Exercise data:
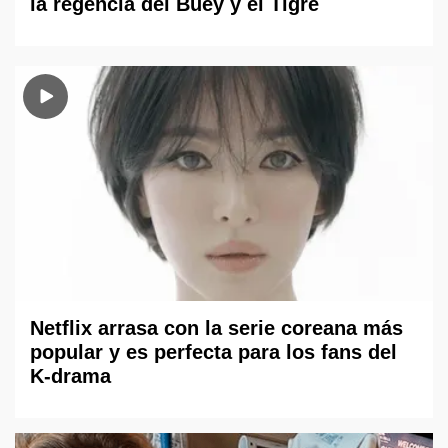
la regencia del Buey y el Tigre
Netflix arrasa con la serie coreana más
popular y es perfecta para los fans del
K-drama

About this exercise: The data must come back word for word, with every picture removed.

Result:
la regencia del Buey y el Tigre
Netflix arrasa con la serie coreana más
popular y es perfecta para los fans del
K-drama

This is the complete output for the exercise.